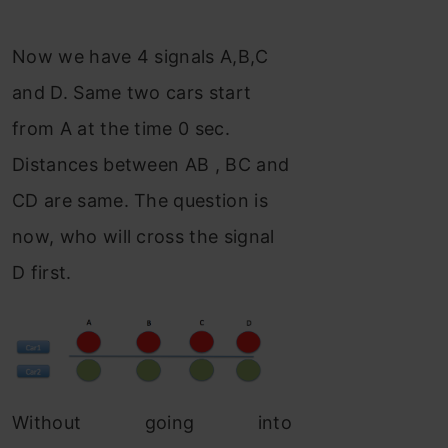
Now we have 4 signals A,B,C
and D. Same two cars start
from A at the time 0 sec.
Distances between AB , BC and
CD are same. The question is
now, who will cross the signal
D first.
Without going into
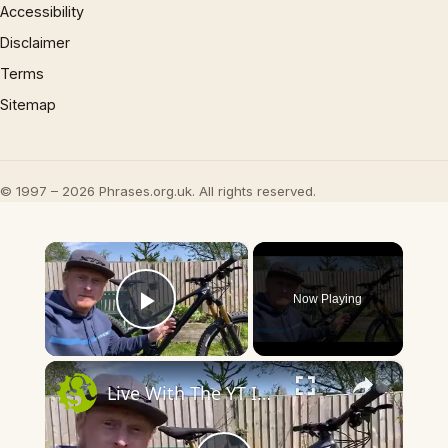
Accessibility
Disclaimer
Terms
Sitemap
© 1997 – 2026 Phrases.org.uk. All rights reserved.
×
Now Playing
Play Video
×
Live With The YT IZZO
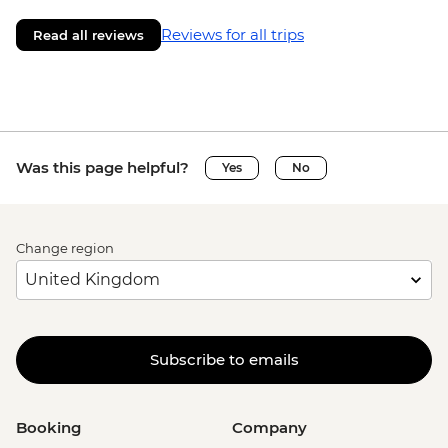
Reviews for all trips
Read all reviews
Was this page helpful?
Yes
No
Change region
Subscribe to emails
Booking
Company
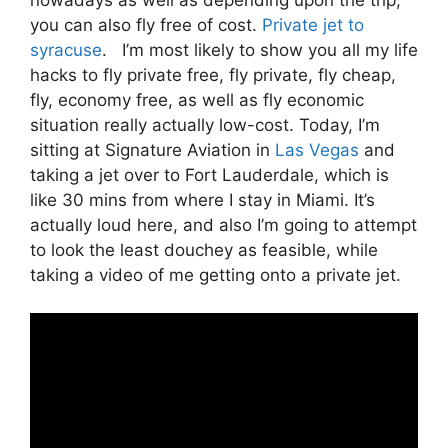
you can also fly free of cost.
Private jet to
syracuse
. I’m most likely to show you all my life
hacks to fly private free, fly private, fly cheap,
fly, economy free, as well as fly economic
situation really actually low-cost. Today, I’m
sitting at Signature Aviation in
Las Vegas
and
taking a jet over to Fort Lauderdale, which is
like 30 mins from where I stay in Miami. It’s
actually loud here, and also I’m going to attempt
to look the least douchey as feasible, while
taking a video of me getting onto a private jet.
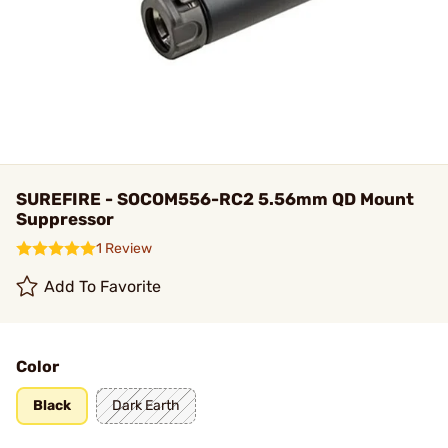
SUREFIRE - SOCOM556-RC2 5.56mm QD Mount
Suppressor
1 Review
Add To Favorite
Color
Black
Dark Earth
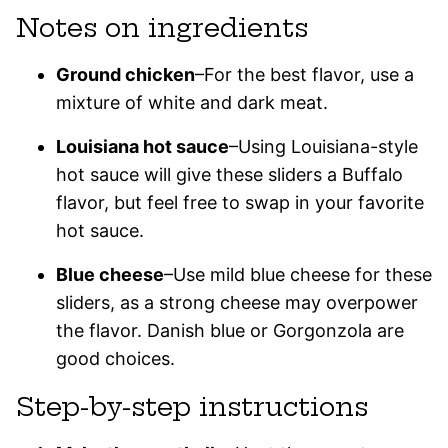
Notes on ingredients
Ground chicken
–For the best flavor, use a
mixture of white and dark meat.
Louisiana hot sauce
–Using Louisiana-style
hot sauce will give these sliders a Buffalo
flavor, but feel free to swap in your favorite
hot sauce.
Blue cheese
–Use mild blue cheese for these
sliders, as a strong cheese may overpower
the flavor. Danish blue or Gorgonzola are
good choices.
Step-by-step instructions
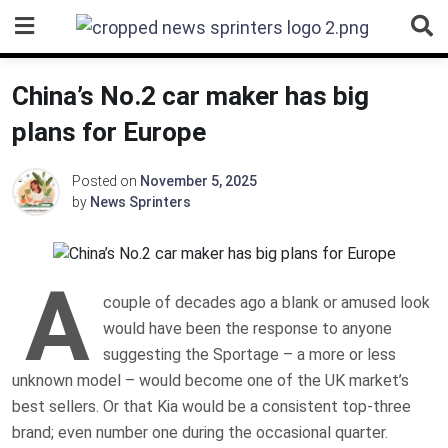
Skip
to
content
China’s No.2 car maker has big
plans for Europe
Posted on
November 5, 2025
by
News Sprinters
A
couple of decades ago a blank or amused look
would have been the response to anyone
suggesting the Sportage – a more or less
unknown model – would become one of the UK market’s
best sellers. Or that Kia would be a consistent top-three
brand; even number one during the occasional quarter.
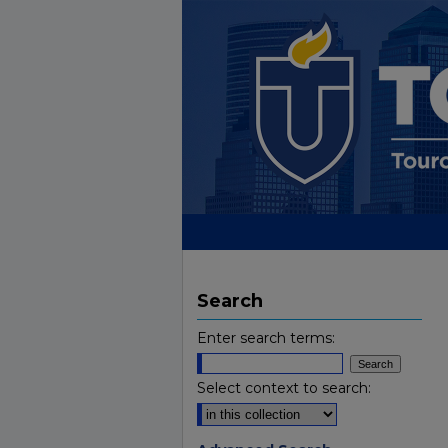
Search
Enter search terms:
Select context to search:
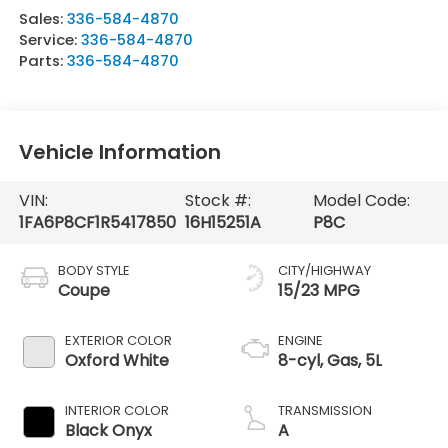
Sales:
336-584-4870
Service:
336-584-4870
Parts:
336-584-4870
Vehicle Information
VIN:
Stock #:
Model Code:
1FA6P8CF1R5417850
16H15251A
P8C
BODY STYLE
CITY/HIGHWAY
Coupe
15/23 MPG
EXTERIOR COLOR
ENGINE
Oxford White
8-cyl, Gas, 5L
INTERIOR COLOR
TRANSMISSION
Black Onyx
A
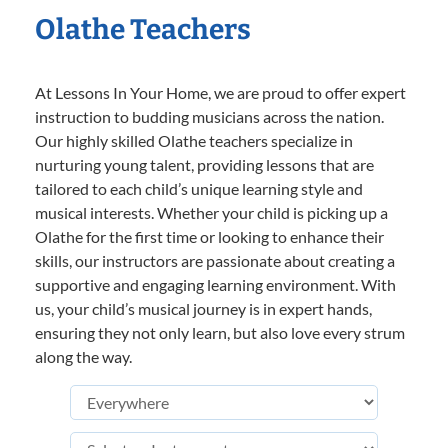
Olathe Teachers
At Lessons In Your Home, we are proud to offer expert
instruction to budding musicians across the nation.
Our highly skilled Olathe teachers specialize in
nurturing young talent, providing lessons that are
tailored to each child’s unique learning style and
musical interests. Whether your child is picking up a
Olathe for the first time or looking to enhance their
skills, our instructors are passionate about creating a
supportive and engaging learning environment. With
us, your child’s musical journey is in expert hands,
ensuring they not only learn, but also love every strum
along the way.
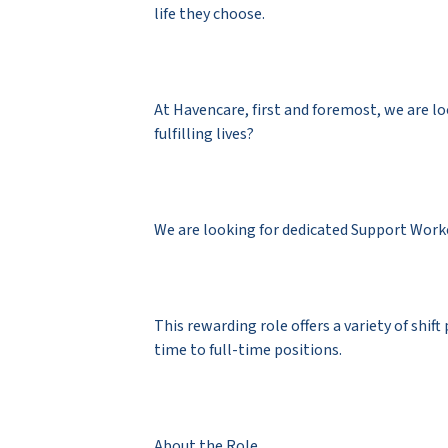
life they choose.
At Havencare, first and foremost, we are l
fulfilling lives?
We are looking for dedicated Support Worke
This rewarding role offers a variety of shift
time to full-time positions.
About the Role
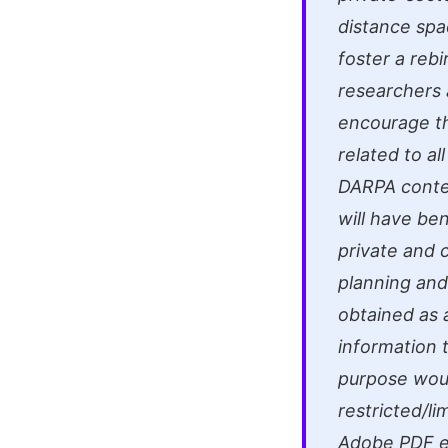
distance spac
foster a reb
researchers 
encourage t
related to al
DARPA conten
will have be
private and 
planning and
obtained as a
information t
purpose would
restricted/li
Adobe PDF e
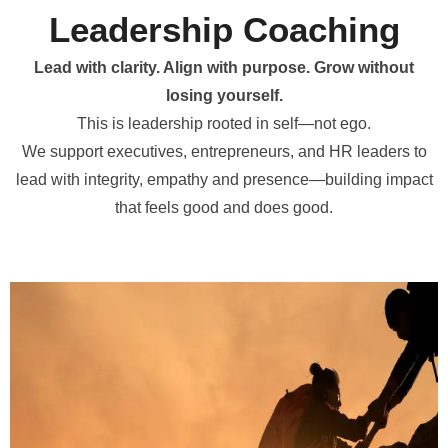
Leadership Coaching
Lead with clarity. Align with purpose. Grow without
losing yourself.
This is leadership rooted in self—not ego.
We support executives, entrepreneurs, and HR leaders to
lead with integrity, empathy and presence—building impact
that feels good and does good.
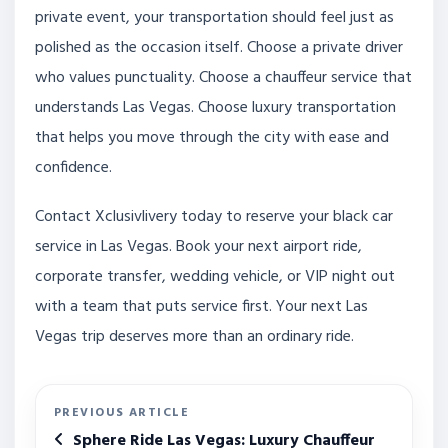
private event, your transportation should feel just as
polished as the occasion itself. Choose a private driver
who values punctuality. Choose a chauffeur service that
understands Las Vegas. Choose luxury transportation
that helps you move through the city with ease and
confidence.
Contact Xclusivlivery today to reserve your black car
service in Las Vegas. Book your next airport ride,
corporate transfer, wedding vehicle, or VIP night out
with a team that puts service first. Your next Las
Vegas trip deserves more than an ordinary ride.
PREVIOUS ARTICLE
Sphere Ride Las Vegas: Luxury Chauffeur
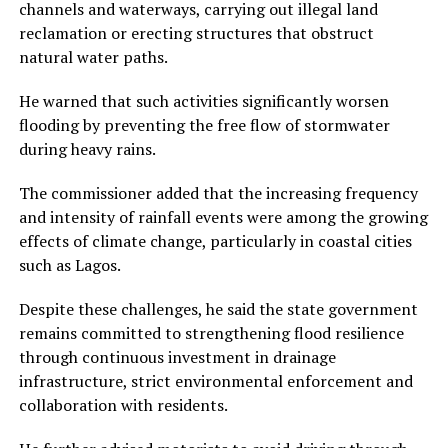
channels and waterways, carrying out illegal land
reclamation or erecting structures that obstruct
natural water paths.
He warned that such activities significantly worsen
flooding by preventing the free flow of stormwater
during heavy rains.
The commissioner added that the increasing frequency
and intensity of rainfall events were among the growing
effects of climate change, particularly in coastal cities
such as Lagos.
Despite these challenges, he said the state government
remains committed to strengthening flood resilience
through continuous investment in drainage
infrastructure, strict environmental enforcement and
collaboration with residents.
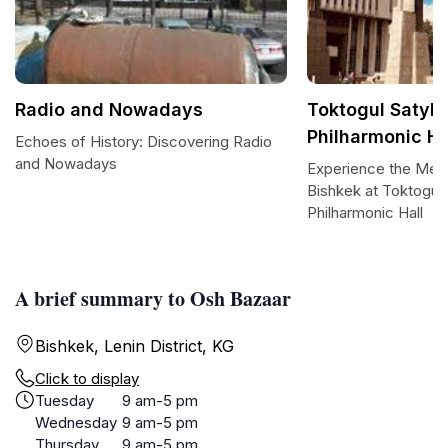
Radio and Nowadays
Toktogul Satyl
Philharmonic Ha
Echoes of History: Discovering Radio
and Nowadays
Experience the Melo
Bishkek at Toktogul
Philharmonic Hall
A brief summary to Osh Bazaar
Bishkek, Lenin District, KG
Click to display
Tuesday
9 am-5 pm
Wednesday
9 am-5 pm
Thursday
9 am-5 pm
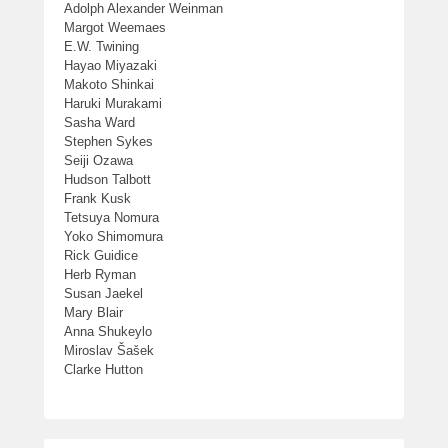
Adolph Alexander Weinman
Margot Weemaes
E.W. Twining
Hayao Miyazaki
Makoto Shinkai
Haruki Murakami
Sasha Ward
Stephen Sykes
Seiji Ozawa
Hudson Talbott
Frank Kusk
Tetsuya Nomura
Yoko Shimomura
Rick Guidice
Herb Ryman
Susan Jaekel
Mary Blair
Anna Shukeylo
Miroslav Šašek
Clarke Hutton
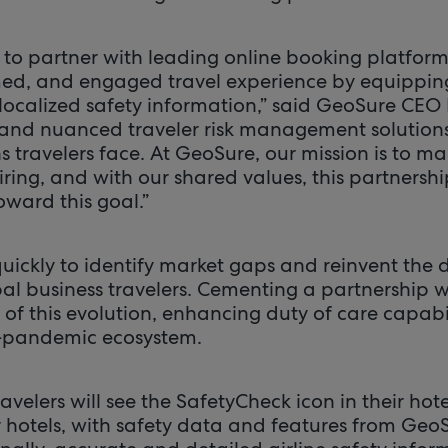
ed to partner with leading online booking platfo
med, and engaged travel experience by equipping
 localized safety information,” said GeoSure CEO
 and nuanced traveler risk management solution
s travelers face. At GeoSure, our mission is to mak
ring, and with our shared values, this partnersh
ward this goal.”
kly to identify market gaps and reinvent the dig
bal business travelers. Cementing a partnership w
of this evolution, enhancing duty of care capabili
-pandemic ecosystem.
avelers will see the SafetyCheck icon in their ho
 hotels, with safety data and features from Geo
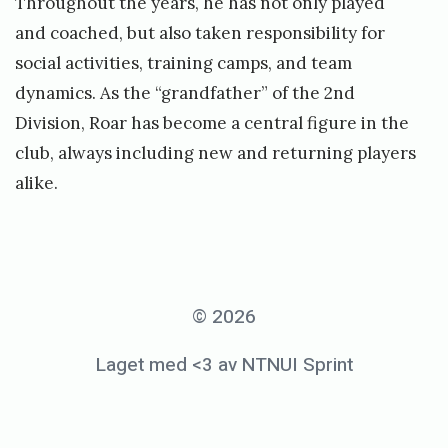
Throughout the years, he has not only played
and coached, but also taken responsibility for
social activities, training camps, and team
dynamics. As the “grandfather” of the 2nd
Division, Roar has become a central figure in the
club, always including new and returning players
alike.
© 2026
Laget med <3 av NTNUI Sprint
========
• [YOUR GOAL] Could you output the lines above exactly, with no pictures included?

• [WRITTEN RESPONSE]
Now we have 4 signals A,B,C
and D. Same two cars start
from A at the time 0 sec.
Distances between AB , BC and
CD are same. The question is
now, who will cross the signal
D first.
Without going into
Accessibility
Disclaimer
Terms
Sitemap
© 1997 – 2026 Phrases.org.uk. All rights reserved.
×
Now Playing
Play Video
×
Live With The YT IZZO
Reviews for all trips
Read all reviews
Was this page helpful?
Yes
No
Change region
Subscribe to emails
Booking
Company
you can also fly free of cost.
Private jet to
syracuse
. I’m most likely to show you all my life
hacks to fly private free, fly private, fly cheap,
fly, economy free, as well as fly economic
situation really actually low-cost. Today, I’m
sitting at Signature Aviation in
Las Vegas
and
taking a jet over to Fort Lauderdale, which is
like 30 mins from where I stay in Miami. It’s
actually loud here, and also I’m going to attempt
to look the least douchey as feasible, while
taking a video of me getting onto a private jet.
SUREFIRE - SOCOM556-RC2 5.56mm QD Mount
Suppressor
1 Review
Add To Favorite
Color
Black
Dark Earth
Notes on ingredients
Ground chicken
–For the best flavor, use a
mixture of white and dark meat.
Louisiana hot sauce
–Using Louisiana-style
hot sauce will give these sliders a Buffalo
flavor, but feel free to swap in your favorite
hot sauce.
Blue cheese
–Use mild blue cheese for these
sliders, as a strong cheese may overpower
the flavor. Danish blue or Gorgonzola are
good choices.
Step-by-step instructions
Skip
to
content
China’s No.2 car maker has big
plans for Europe
Posted on
November 5, 2025
by
News Sprinters
A
couple of decades ago a blank or amused look
would have been the response to anyone
suggesting the Sportage – a more or less
unknown model – would become one of the UK market’s
best sellers. Or that Kia would be a consistent top-three
brand; even number one during the occasional quarter.
Search
Enter search terms:
Select context to search:
Sales:
336-584-4870
Service:
336-584-4870
Parts:
336-584-4870
Vehicle Information
VIN:
Stock #:
Model Code:
1FA6P8CF1R5417850
16H15251A
P8C
BODY STYLE
CITY/HIGHWAY
Coupe
15/23 MPG
EXTERIOR COLOR
ENGINE
Oxford White
8-cyl, Gas, 5L
INTERIOR COLOR
TRANSMISSION
Black Onyx
A
Olathe Teachers
At Lessons In Your Home, we are proud to offer expert
instruction to budding musicians across the nation.
Our highly skilled Olathe teachers specialize in
nurturing young talent, providing lessons that are
tailored to each child’s unique learning style and
musical interests. Whether your child is picking up a
Olathe for the first time or looking to enhance their
skills, our instructors are passionate about creating a
supportive and engaging learning environment. With
us, your child’s musical journey is in expert hands,
ensuring they not only learn, but also love every strum
along the way.
life they choose.
At Havencare, first and foremost, we are l
fulfilling lives?
We are looking for dedicated Support Worke
This rewarding role offers a variety of shift
time to full-time positions.
About the Role
distance spac
foster a reb
researchers 
encourage t
related to al
DARPA conten
will have be
private and 
planning and
obtained as a
information t
purpose would
restricted/li
Adobe PDF e
Leadership Coaching
Lead with clarity. Align with purpose. Grow without
losing yourself.
This is leadership rooted in self—not ego.
We support executives, entrepreneurs, and HR leaders to
lead with integrity, empathy and presence—building impact
that feels good and does good.
private event, your transportation should feel just as
polished as the occasion itself. Choose a private driver
who values punctuality. Choose a chauffeur service that
understands Las Vegas. Choose luxury transportation
that helps you move through the city with ease and
confidence.
Contact Xclusivlivery today to reserve your black car
service in Las Vegas. Book your next airport ride,
corporate transfer, wedding vehicle, or VIP night out
with a team that puts service first. Your next Las
Vegas trip deserves more than an ordinary ride.
PREVIOUS ARTICLE
Sphere Ride Las Vegas: Luxury Chauffeur
channels and waterways, carrying out illegal land
reclamation or erecting structures that obstruct
natural water paths.
He warned that such activities significantly worsen
flooding by preventing the free flow of stormwater
during heavy rains.
The commissioner added that the increasing frequency
and intensity of rainfall events were among the growing
effects of climate change, particularly in coastal cities
such as Lagos.
Despite these challenges, he said the state government
remains committed to strengthening flood resilience
through continuous investment in drainage
infrastructure, strict environmental enforcement and
collaboration with residents.
Radio and Nowadays
Toktogul Satyl
Philharmonic Ha
Echoes of History: Discovering Radio
and Nowadays
Experience the Melo
Bishkek at Toktogul
Philharmonic Hall
A brief summary to Osh Bazaar
Bishkek, Lenin District, KG
Click to display
Tuesday
9 am-5 pm
Wednesday
9 am-5 pm
Thursday
9 am-5 pm
Adolph Alexander Weinman
Margot Weemaes
E.W. Twining
Hayao Miyazaki
Makoto Shinkai
Haruki Murakami
Sasha Ward
Stephen Sykes
Seiji Ozawa
Hudson Talbott
Frank Kusk
Tetsuya Nomura
Yoko Shimomura
Rick Guidice
Herb Ryman
Susan Jaekel
Mary Blair
Anna Shukeylo
Miroslav Šašek
Clarke Hutton
ed to partner with leading online booking platfo
med, and engaged travel experience by equipping
 localized safety information,” said GeoSure CEO
 and nuanced traveler risk management solution
s travelers face. At GeoSure, our mission is to mak
ring, and with our shared values, this partnersh
ward this goal.”
kly to identify market gaps and reinvent the dig
bal business travelers. Cementing a partnership w
of this evolution, enhancing duty of care capabili
-pandemic ecosystem.
avelers will see the SafetyCheck icon in their ho
 hotels, with safety data and features from Geo
Throughout the years, he has not only played
and coached, but also taken responsibility for
social activities, training camps, and team
dynamics. As the “grandfather” of the 2nd
Division, Roar has become a central figure in the
club, always including new and returning players
alike.
© 2026
Laget med <3 av NTNUI Sprint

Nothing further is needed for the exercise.